Meu pai segurou minha cintura e me puxou para cima, ele me segurou e eu entrelacei minhas pernas em suas costas, estávamos na mesma altura, podia olhar em seus olhos, eles estavam cheios de desejo, assim como os meus – papai – eu disse, não paramos de nos beijar por um segundo – eu... eu quero sentir você dentro de mim – eu falei, nunca falaria algo daquele jeito normalmente, mas eu disse naquele momento.
- Vamos para o quarto – ele disse.
- Não, eu quero aqui, agora – disse com um tom mandatório, meu pai me soltou de seu abraço e me pos no chão, apenas para me deitar nele, ele segurou minha perna esquerda e a colocou em seu ombro esquerdo me deixando totalmente exposto à ele e principalmente ao seu membro.
- Você tem certeza? – meu pai perguntou, ele sempre queria saber se eu estava de acordoe queria a mesma coisa que ele, eu o amava e naquele momento não havia nada que eu não quisesse mais, apenas concordei com minha cabeça, não tinha tempo para falar.
Meu pai não precisou de mais nada para começar, ele queria aquilo tanto quanto eu, senti a sua cabeça me adentrar, abrindo espaço, a dor veio no mesmo instante, mas o prazer era maior do que ela e finalmente eu pude sentir que a vontade por qual passei o dia inteiro estava finalmente sendo suprida, estava certo em pensar que apenas aquilo faria ela passar.
- Papai... – Eu disse enquanto sentia todo o seu membro entrar em mim devagar.

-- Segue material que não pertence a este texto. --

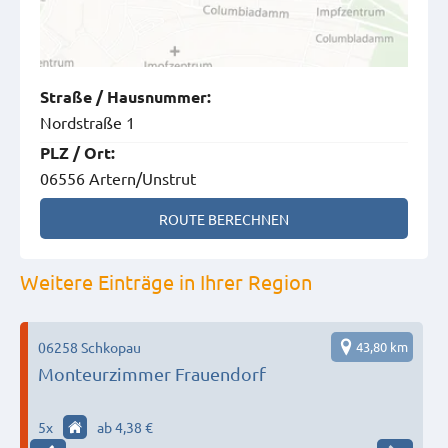
Straße
/
Hausnummer
:
Nordstraße 1
PLZ
/
Ort
:
06556 Artern/Unstrut
ROUTE BERECHNEN
Weitere Einträge in Ihrer Region
8
06258 Schkopau
43,80 km
0
Monteurzimmer Frauendorf
5
x
ab 4,38 €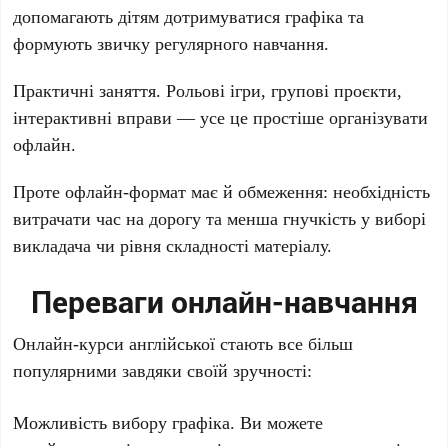
допомагають дітям дотримуватися графіка та
формують звичку регулярного навчання.
Практичні заняття. Рольові ігри, групові проєкти,
інтерактивні вправи — усе це простіше організувати
офлайн.
Проте офлайн-формат має й обмеження: необхідність
витрачати час на дорогу та менша гнучкість у виборі
викладача чи рівня складності матеріалу.
Переваги онлайн-навчання
Онлайн-курси англійської стають все більш
популярними завдяки своїй зручності:
Можливість вибору графіка. Ви можете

Depois de alguns segundo toda a extensão de meu pai estava em mim, eu me senti preenchido não só física, mas também emocionalmente, sabia que aquilo era errado, mas assim como a dor que eu sentia naquele momento, o prazer era maior do que o fato daquilo ser errado – mais forte – eu disse – como na outra noite.

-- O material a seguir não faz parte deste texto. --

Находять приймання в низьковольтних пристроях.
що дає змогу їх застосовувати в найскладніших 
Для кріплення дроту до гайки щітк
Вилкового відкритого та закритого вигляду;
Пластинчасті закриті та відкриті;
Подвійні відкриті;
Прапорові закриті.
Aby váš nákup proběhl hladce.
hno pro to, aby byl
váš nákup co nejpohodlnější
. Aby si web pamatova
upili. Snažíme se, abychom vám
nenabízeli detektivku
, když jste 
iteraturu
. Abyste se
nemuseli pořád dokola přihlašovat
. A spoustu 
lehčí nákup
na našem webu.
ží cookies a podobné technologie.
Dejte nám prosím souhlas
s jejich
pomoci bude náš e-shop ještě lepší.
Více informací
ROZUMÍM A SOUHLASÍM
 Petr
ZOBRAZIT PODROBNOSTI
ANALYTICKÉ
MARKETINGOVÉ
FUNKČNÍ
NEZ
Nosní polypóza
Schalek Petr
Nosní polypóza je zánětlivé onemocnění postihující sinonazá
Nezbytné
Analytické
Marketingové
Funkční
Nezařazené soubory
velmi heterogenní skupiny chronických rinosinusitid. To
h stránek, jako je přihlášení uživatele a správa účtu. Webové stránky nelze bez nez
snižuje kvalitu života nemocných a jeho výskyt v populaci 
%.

Meu pai concordou comigo, e começou a estocar mais forte, os seus movimentos ficaram mais rápido e a minha excitação maior ainda, sentir todo o membro de meu pai sair e entrar por inteiro em mim era incomparável, sentia minhas bochechas ficarem quentes e sabia que eu estava totalmente vermelho.
Sem ao menos tocar em meu membro eu senti que o meu ápice estava vindo, gozei enquanto meu pai estocava em mim, depois daquilo meu pai pegou minha outra perna e colocou em seu ombro e aproximou seu rosto no meu, conseguia sentir sua respiração em meu rosto, ele olhava para baixo aonde estávamos interligados, assim como eu meu pai também estava completamente vermelho, ver aquilo e saber que aquele era apenas algumas das qualidades que compartilhávamos me eixava ainda mais ouriçado.

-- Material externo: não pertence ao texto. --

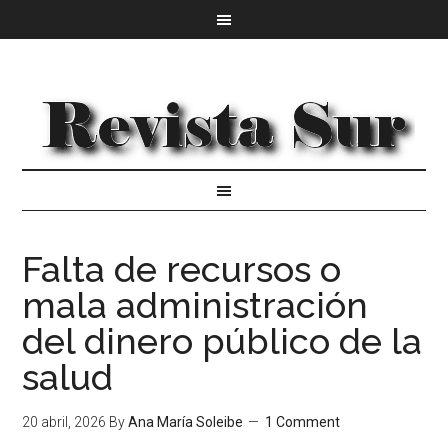
Falta de recursos o
mala administración
del dinero público de la
salud
20 abril, 2026
By
Ana María Soleibe
1 Comment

Era uma noite quente, assim como o dia, meu pai estava completamente suado, e aonde minhas costas encontravam o chão azulejado do banheiro estava completamente quente e abafado, eu segurava forte nos braços de meu pai para que não começássemos a nos mover pelo chão, naquela posição era como se meu pai conseguisse entrar ainda mais em mim, ele não diminuiu as suas estocadas nem por um minuto ele apenas as deixava mais fortes e mais rápidas até que ele parou, quando entrou totalmente em mim, depois senti seu pau pulsar e eliminar toda a semente que ele guardava em si dentro de mim, meu pai gemeu naquele momento de alivio e de exaustão.
Ele liberou minhas pernas e caiu no chão ao meu lado ofegante, ele assim como eu mal conseguia respiração eu me virei para seu lado e beijei a bochecha dele, ele olhou para mim e eu disse – eu te amo papai.
Depois daquela noite, a culpa de estar traindo minha mãe ainda existia, mas o meu amor e meu desejo por meu pai era maior, e a sensação de estar fazendo algo errado me excitava agora mais do que nunca. Depois daquilo, eu e meu pai ficamos a noite inteira acordados, eu tenho aquela noite como a nossa lua de mel, era apenas nós dois no mundo todo e ninguém podia estragar nada. Mas eu não estava tão certo como imaginava, no outro dia algo que talvez estragaria minha mais nova relação com meu pai chegou, não algo, mas alguém.